JPEGMAFIA Courtesy Photo

Often times when an artist finally nails their breakout album, their following one seems to have much more “pop” aspects and fewer controversial themes, presumably so they will be able to appeal more easily to their growing fanbase. Most artists wouldn’t have the gall to release an extremely abstract and experimental album to follow up the project that granted them national recognition, for fear that it may kill their newfound stardom.

JPEGMAFIA goes against the grain with his third studio album.

 “All My Heroes Are Cornballs,” released Sept. 13, is one of the wackiest and wildest-sounding experimental rap albums of the year. JPEGMAFIA, also known as his self-proclaimed moniker “Peggy,” doesn't reach for the appeal of the masses with his new tracks. Rather, Peggy appears to be cultivating his true fans, potentially weeding out listeners who are only familiar with his widely acclaimed 2018 release “Veteran.”

The first of 18 songs on the album, “Jesus Forgive Me, I Am a Thot,” serves as a disclaimer for how chaotic the album will be and features multiple beat switches in the first half-minute accompanied by layered vocals over both verses Peggy spits. A smooth and dreamy chorus acts as a buffer between the more aggressive verses.

Another in the long list of songs with interesting titles on this album, “Beta Male Strategies” is a response to internet trolls and people on Twitter who Peggy wishes would say things to his face. “Say what you said on Twitter right now/You only brave with a board and a mouse,” he says. 

JPEGMAFIA uses all three verses to take shots at “fragile” listeners who are only interested in starting a scandal. The final verse includes the line, “Rap been so good to me, I hope it get me canceled,” which is in reference to recently coined “cancel culture,” where people online claim an artist is “canceled” and must be blacklisted, usually if they have done something the public could get upset about.

The title track shows up halfway through the tracklist and features Peggy switching back and forth from singing to rapping over one of the most purposefully confusing yet pleasant beats I’ve ever heard. A synthetic xylophone sound is the base of the song, with choppy and static vocals interjected periodically. The track ends with Peggy’s friend having a hilariously awkward drive-thru interaction at a fast-food joint, struggling to order a bacon smokehouse meal.Weighty percussion and aggressively rapped bars give the song “PRONE!” dark and sinister qualities, suitable for a track solely about gun violence and murder. The whole song has a rock ‘n’ roll level of energy, that is until the final thirty seconds when the beat does a complete reverse and becomes serene. From there, Peggy penned lines about the ocean, trees, birds, bears and all of nature's beauty. It’s almost like he is trying to make you forget that, less than a minute prior, he said, “I ain't even gon' try to conceal the chrome, let's get it on/Yeah, now get him gone/Bullets through his neck and his backbone.”

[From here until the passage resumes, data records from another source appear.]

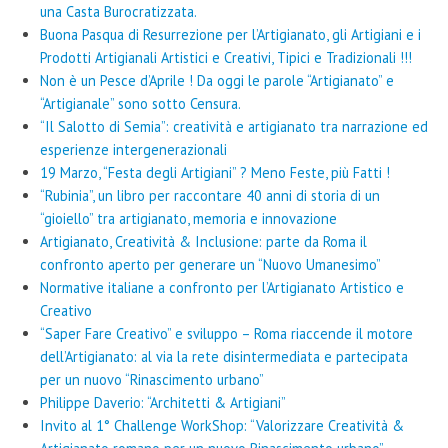
una Casta Burocratizzata.
Buona Pasqua di Resurrezione per l’Artigianato, gli Artigiani e i
Prodotti Artigianali Artistici e Creativi, Tipici e Tradizionali !!!
Non è un Pesce d’Aprile ! Da oggi le parole “Artigianato” e
“Artigianale” sono sotto Censura.
“Il Salotto di Semia”: creatività e artigianato tra narrazione ed
esperienze intergenerazionali
19 Marzo, “Festa degli Artigiani” ? Meno Feste, più Fatti !
“Rubinia”, un libro per raccontare 40 anni di storia di un
“gioiello” tra artigianato, memoria e innovazione
Artigianato, Creatività & Inclusione: parte da Roma il
confronto aperto per generare un “Nuovo Umanesimo”
Normative italiane a confronto per l’Artigianato Artistico e
Creativo
“Saper Fare Creativo” e sviluppo – Roma riaccende il motore
dell’Artigianato: al via la rete disintermediata e partecipata
per un nuovo “Rinascimento urbano”
Philippe Daverio: “Architetti & Artigiani”
Invito al 1° Challenge WorkShop: “Valorizzare Creatività &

“Free the Frail,” featuring Helena Deland, provides a lowkey R&B hit for the project and gives the listener’s ears a chance to breathe. While simpler sounding than other songs on the record, it is by no means one-dimensional. Deland and Peggy put together a charming chorus while Peggy takes the rest of the song to recall what it was like to blow up essentially overnight. However, Deland gets the final word in by concluding the song with a delightful and gentle half-verse.

At just over four minutes, the longest song on the tracklist brings the record to a close. “Papi I Missed U” feels the most straightforward and honest of all the tracks Peggy put on the record, with minimal sonic distractions. It feels like the point where he is most directly communicating to the listener, almost rewarding them for tolerating the amalgamation of sounds that it led up to. As much as I want to praise the track entirely, the last minute-and-a-half is just a drawn-out, spooky instrumental that will certainly be ignored on any replays of the song.

JPEGMAFIA was certainly going for a particular attitude on this album —- one that prevents him from being put into a box with any other rapper currently putting out music. Peggy impressively manages to produce, mix and master 18 widely different beats, each with gnarly beat switches that make you question if the next song has already begun while also finding the proper verses to accompany each wacky sound. Truly a one man band, Peggy made this ballad for him and his long-lived fans, although I feel this project will garner even more new followers thanks to its unapologetic chaos.